Fortunately, my general disposition and life experiences keep me from building too great of expectations. Most of us have to overcome some form of adversity in our life. If that adversity is properly contextualized, it can be a great source of grounding. Perception of our circumstances or lack thereof can dictate whether an experience is a good one or a negative one. This isn’t the same as comparing our circumstances to another; comparison never gets us very far.

And, between the time of the public announcement of the 2015 Fellows and the start of the Fellowship, I received valuable counsel and wisdom from three previous Fellows in Sioux Falls. These conversations set a realistic tone for my Fellowship experience. What I learned from each of them was to expect your plans to change. I also learned that I should take as much time as possible to pause and let the experiences sink in. Big thank you to Melissa Goodwin, Nan Baker, and Taneeza Islam for sharing their learnings with me.

There are a couple things I wish I would have known at the very beginning. You will not be as connected to your fellow Fellows as you think. There were times when I wondered if I was missing something. I wondered if I was on an island unto myself. Reading the monthly reports was helpful; so was the half-way retreat. But even after two years, there are individuals whom I’ve never interacted.

What is really special about the Fellowship is it can take you anywhere in the world. From time-to-time circumstances of the day job may have restricted the time allotted to a conference, meeting, or speech. I learned this as I went along, but had I known at the beginning, I might have been more intentional about how I used my time when traveling. What I mean by this is sometimes I felt rushed from one event to the next. Sometimes it would be weeks before I could sit down and process. If possible, I think it is very important to build in an extra day between the activity and travel for wellness, rest, additional connection, or reflection.

Back to Kahneman…

The role of time has been a refrain in this part of [“Thinking, Fast and Slow”]. It is logical to describe the life of experiencing self as a series of moments, each with a value. The value of an episode — I have called it a hedonimeter total — is simply the sum of the values of its moments. But this is not how the mind represents episodes. The remembering self, as I have described it, also tells stories and makes choices, and neither the stories nor the choices properly represent time. In storytelling mode, an episode is represented by a few critical moments, especially the beginning, the peak, and the end. Duration is neglected.

This final learning log is essentially a hedonimeter total — a sum of the value of each Fellowship episode. In this moment, there is a conflict between my experiencing self recalling the individual moments and my storytelling self aggregating some of those critical moments. What’s missing is the choice to recognize time in the equation, and not just the time allotted to the moment or to the length of our Fellowship, but a time spectrum that is our entire life.

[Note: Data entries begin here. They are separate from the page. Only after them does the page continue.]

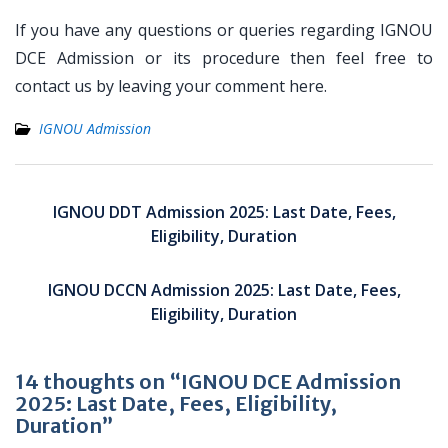
If you have any questions or queries regarding IGNOU
DCE Admission or its procedure then feel free to
contact us by leaving your comment here.
IGNOU Admission
Post
navigation
IGNOU DDT Admission 2025: Last Date, Fees,
Eligibility, Duration
IGNOU DCCN Admission 2025: Last Date, Fees,
Eligibility, Duration
14 thoughts on “IGNOU DCE Admission
2025: Last Date, Fees, Eligibility,
Duration”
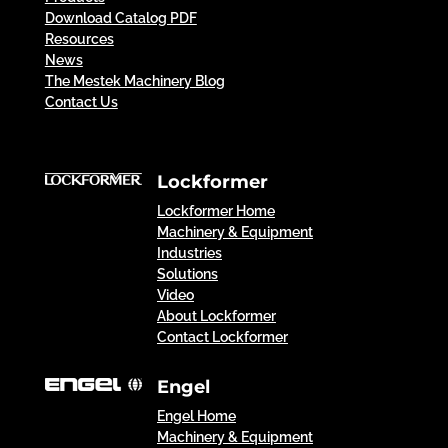
Download Catalog PDF
Resources
News
The Mestek Machinery Blog
Contact Us
Lockformer
Lockformer Home
Machinery & Equipment
Industries
Solutions
Video
About Lockformer
Contact Lockformer
Engel
Engel Home
Machinery & Equipment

As stated above, I learned this during the course of the Fellowship. Along the way I was introduced to the concept of behavioral economics — now all the Kahneman makes sense. I became obsessed. “Thinking, Fast and Slow” grew into a bible of sorts. This thinking about time and moments and how those two variables critically impact our personal perception of happiness consumed me. Slowly, I started to build in a day here and a day there. This led me to ask other current and past Fellows: “How did/will your Fellowship end?” The number one response I got: It just did/will — there was/is nothing special.

This did not sit well. I was not prepared to let this moment go by, ignore time, then let my storytelling self years down the road take ownership of all those experiences during the last two years.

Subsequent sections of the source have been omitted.